• Material provided:
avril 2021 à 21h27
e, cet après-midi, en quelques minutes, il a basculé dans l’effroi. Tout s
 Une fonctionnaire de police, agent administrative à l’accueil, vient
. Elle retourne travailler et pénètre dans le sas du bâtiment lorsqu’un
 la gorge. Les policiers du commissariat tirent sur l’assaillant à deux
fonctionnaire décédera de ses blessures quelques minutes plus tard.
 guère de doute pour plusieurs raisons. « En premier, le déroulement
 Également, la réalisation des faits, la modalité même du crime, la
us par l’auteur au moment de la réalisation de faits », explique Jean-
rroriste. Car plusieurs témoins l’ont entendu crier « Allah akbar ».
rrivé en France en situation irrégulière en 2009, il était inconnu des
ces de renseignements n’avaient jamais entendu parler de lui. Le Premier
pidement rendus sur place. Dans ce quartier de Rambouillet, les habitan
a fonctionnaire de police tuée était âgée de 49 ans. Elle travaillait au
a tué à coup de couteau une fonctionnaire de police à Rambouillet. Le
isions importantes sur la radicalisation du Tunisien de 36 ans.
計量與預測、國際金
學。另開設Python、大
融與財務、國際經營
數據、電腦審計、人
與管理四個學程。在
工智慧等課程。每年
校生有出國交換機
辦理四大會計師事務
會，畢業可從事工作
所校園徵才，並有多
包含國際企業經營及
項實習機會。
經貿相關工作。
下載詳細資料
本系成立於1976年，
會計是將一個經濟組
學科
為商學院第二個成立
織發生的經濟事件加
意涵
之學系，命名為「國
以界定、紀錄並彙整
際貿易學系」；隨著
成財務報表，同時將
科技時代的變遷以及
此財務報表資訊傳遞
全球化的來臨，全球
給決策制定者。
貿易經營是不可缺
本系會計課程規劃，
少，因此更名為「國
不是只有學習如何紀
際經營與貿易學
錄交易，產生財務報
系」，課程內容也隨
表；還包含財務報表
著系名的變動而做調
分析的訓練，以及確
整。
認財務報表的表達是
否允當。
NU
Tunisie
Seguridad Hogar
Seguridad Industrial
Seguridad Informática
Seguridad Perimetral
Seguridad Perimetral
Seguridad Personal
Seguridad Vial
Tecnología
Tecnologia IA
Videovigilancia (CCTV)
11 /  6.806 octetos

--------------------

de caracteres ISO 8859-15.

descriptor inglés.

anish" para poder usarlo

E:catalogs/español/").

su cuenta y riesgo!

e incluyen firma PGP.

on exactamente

• What is required: Print the lines from the one containing "descriptor inglés." through the end of the material, word for word, and nothing else.

• Written solution:
descriptor inglés.

anish" para poder usarlo

E:catalogs/español/").

su cuenta y riesgo!

e incluyen firma PGP.

on exactamente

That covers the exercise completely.